Task to carry out: Please print the full listing exactly.

○ ○ ○ ○ ○ ○ ○

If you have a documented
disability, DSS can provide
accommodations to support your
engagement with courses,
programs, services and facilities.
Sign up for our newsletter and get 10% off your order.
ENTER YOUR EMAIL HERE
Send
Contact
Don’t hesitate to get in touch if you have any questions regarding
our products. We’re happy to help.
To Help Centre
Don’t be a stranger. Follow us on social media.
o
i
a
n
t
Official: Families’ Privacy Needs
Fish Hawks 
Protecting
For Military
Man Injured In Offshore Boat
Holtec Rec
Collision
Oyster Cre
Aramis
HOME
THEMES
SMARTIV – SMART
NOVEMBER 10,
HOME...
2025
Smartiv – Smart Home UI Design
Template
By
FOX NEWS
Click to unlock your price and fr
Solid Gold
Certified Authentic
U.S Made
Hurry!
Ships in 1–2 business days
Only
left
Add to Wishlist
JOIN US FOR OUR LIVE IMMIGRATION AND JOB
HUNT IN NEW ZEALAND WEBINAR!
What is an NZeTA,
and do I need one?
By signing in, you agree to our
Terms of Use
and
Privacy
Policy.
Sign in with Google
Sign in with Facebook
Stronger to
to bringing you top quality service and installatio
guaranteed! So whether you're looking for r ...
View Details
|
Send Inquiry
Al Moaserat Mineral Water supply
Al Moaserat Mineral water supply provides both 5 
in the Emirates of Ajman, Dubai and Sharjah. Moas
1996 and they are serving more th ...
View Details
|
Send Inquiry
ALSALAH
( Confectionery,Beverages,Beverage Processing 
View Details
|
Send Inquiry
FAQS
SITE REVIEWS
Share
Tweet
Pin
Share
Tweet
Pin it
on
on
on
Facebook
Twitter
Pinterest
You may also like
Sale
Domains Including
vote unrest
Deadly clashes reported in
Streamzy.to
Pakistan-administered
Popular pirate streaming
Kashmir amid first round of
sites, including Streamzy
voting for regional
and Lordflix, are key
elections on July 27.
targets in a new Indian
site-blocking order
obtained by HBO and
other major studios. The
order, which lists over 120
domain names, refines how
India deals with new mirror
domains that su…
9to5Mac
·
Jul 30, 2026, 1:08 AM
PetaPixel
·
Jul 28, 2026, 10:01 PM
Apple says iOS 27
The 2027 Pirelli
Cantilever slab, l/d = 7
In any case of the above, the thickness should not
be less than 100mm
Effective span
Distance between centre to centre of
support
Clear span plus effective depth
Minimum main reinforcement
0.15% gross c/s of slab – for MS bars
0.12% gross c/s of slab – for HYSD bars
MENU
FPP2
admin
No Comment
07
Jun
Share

○ ○ ○ ○ ○ ○ ○

The completed task:
If you have a documented
disability, DSS can provide
accommodations to support your
engagement with courses,
programs, services and facilities.
Sign up for our newsletter and get 10% off your order.
ENTER YOUR EMAIL HERE
Send
Contact
Don’t hesitate to get in touch if you have any questions regarding
our products. We’re happy to help.
To Help Centre
Don’t be a stranger. Follow us on social media.
o
i
a
n
t
Official: Families’ Privacy Needs
Fish Hawks 
Protecting
For Military
Man Injured In Offshore Boat
Holtec Rec
Collision
Oyster Cre
Aramis
HOME
THEMES
SMARTIV – SMART
NOVEMBER 10,
HOME...
2025
Smartiv – Smart Home UI Design
Template
By
FOX NEWS
Click to unlock your price and fr
Solid Gold
Certified Authentic
U.S Made
Hurry!
Ships in 1–2 business days
Only
left
Add to Wishlist
JOIN US FOR OUR LIVE IMMIGRATION AND JOB
HUNT IN NEW ZEALAND WEBINAR!
What is an NZeTA,
and do I need one?
By signing in, you agree to our
Terms of Use
and
Privacy
Policy.
Sign in with Google
Sign in with Facebook
Stronger to
to bringing you top quality service and installatio
guaranteed! So whether you're looking for r ...
View Details
|
Send Inquiry
Al Moaserat Mineral Water supply
Al Moaserat Mineral water supply provides both 5 
in the Emirates of Ajman, Dubai and Sharjah. Moas
1996 and they are serving more th ...
View Details
|
Send Inquiry
ALSALAH
( Confectionery,Beverages,Beverage Processing 
View Details
|
Send Inquiry
FAQS
SITE REVIEWS
Share
Tweet
Pin
Share
Tweet
Pin it
on
on
on
Facebook
Twitter
Pinterest
You may also like
Sale
Domains Including
vote unrest
Deadly clashes reported in
Streamzy.to
Pakistan-administered
Popular pirate streaming
Kashmir amid first round of
sites, including Streamzy
voting for regional
and Lordflix, are key
elections on July 27.
targets in a new Indian
site-blocking order
obtained by HBO and
other major studios. The
order, which lists over 120
domain names, refines how
India deals with new mirror
domains that su…
9to5Mac
·
Jul 30, 2026, 1:08 AM
PetaPixel
·
Jul 28, 2026, 10:01 PM
Apple says iOS 27
The 2027 Pirelli
Cantilever slab, l/d = 7
In any case of the above, the thickness should not
be less than 100mm
Effective span
Distance between centre to centre of
support
Clear span plus effective depth
Minimum main reinforcement
0.15% gross c/s of slab – for MS bars
0.12% gross c/s of slab – for HYSD bars
MENU
FPP2
admin
No Comment
07
Jun
Share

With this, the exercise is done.